No Brasil, fake news têm sido usadas por todos os partidos; entenda

“Queimem a bruxa!”, berram extremados empunhando crucifixos, antes de reproduzir simbolicamente o ritual clássico da Inquisição contra hereges. O fogo é ateado à boneca com o rosto da filósofa Judith Butler, professora da Universidade da Califórnia, em Berkeley, nos Estados Unidos, uma das principais referências nos estudos de gênero, cujo combate se tornou principal tópico da plataforma de políticos brasileiros da extrema direita. A cena se deu na semana passada, diante do Sesc Pompeia, em São Paulo, onde Judith proferiu palestra a convite da Universidade de São Paulo (USP) sobre outro tema: “Caminhos divergentes – Judaicidade e crítica do sionismo”, no contexto do seminário “Os Fins da Democracia”.

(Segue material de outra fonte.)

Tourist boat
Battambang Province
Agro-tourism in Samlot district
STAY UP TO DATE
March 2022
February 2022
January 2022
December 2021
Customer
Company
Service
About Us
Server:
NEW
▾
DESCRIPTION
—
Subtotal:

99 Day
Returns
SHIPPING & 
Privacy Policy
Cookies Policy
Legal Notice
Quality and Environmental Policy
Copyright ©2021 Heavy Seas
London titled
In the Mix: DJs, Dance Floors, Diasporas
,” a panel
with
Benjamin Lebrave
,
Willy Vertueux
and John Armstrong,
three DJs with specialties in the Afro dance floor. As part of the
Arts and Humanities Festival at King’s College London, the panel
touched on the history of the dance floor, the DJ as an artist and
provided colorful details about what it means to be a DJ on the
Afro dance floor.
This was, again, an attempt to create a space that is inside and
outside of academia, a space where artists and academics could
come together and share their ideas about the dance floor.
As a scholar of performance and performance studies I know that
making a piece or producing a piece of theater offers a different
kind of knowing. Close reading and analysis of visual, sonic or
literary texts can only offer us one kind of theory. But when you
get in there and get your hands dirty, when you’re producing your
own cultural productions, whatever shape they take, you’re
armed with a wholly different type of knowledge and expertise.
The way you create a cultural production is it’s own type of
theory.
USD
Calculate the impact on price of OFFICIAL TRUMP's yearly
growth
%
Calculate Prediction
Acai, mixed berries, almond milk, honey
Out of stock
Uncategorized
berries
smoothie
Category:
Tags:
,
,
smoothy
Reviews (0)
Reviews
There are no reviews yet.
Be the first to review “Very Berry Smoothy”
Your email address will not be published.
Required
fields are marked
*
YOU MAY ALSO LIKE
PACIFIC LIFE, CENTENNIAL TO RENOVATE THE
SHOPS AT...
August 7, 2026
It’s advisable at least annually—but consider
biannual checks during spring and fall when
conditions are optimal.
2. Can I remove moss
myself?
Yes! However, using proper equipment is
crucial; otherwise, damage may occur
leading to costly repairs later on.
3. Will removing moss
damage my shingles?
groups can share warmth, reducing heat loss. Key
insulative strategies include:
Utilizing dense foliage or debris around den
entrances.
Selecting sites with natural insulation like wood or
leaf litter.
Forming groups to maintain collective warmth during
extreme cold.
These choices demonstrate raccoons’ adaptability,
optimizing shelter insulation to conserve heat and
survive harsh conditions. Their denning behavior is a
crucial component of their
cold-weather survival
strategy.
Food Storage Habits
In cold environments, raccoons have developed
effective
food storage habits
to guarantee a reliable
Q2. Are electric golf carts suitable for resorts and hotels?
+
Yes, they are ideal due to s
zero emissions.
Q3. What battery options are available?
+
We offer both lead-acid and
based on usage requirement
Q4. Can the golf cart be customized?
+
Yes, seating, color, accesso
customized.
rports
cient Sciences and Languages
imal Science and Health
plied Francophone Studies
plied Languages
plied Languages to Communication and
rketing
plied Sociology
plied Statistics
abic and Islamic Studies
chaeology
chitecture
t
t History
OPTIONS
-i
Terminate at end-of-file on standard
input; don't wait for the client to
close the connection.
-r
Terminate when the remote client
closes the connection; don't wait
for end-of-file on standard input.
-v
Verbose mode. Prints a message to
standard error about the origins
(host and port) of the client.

A “versão corrente” sobre o que seriam os estudos de gênero que motivam manifestantes enfurecidos, também transborda à classe média, junto a eleitores medianamente engajados, sob o batismo de “ideologia de gênero”. Trata-se de interpretação que vem à sombra de vídeos e notícias falsas que circulam pelas redes sociais, que, em sua versão mais tosca, dá conta de que essa “ideologia destrói a família e pretende mudar a orientação sexual de seu filho nas escolas”. O que de fato sejam os estudos de Judith Butler pouco importa, na “bolha” virtual de relacionamentos que reproduz a desinformação e rechaça como “mentirosos” todo e qualquer argumento em direção contrária.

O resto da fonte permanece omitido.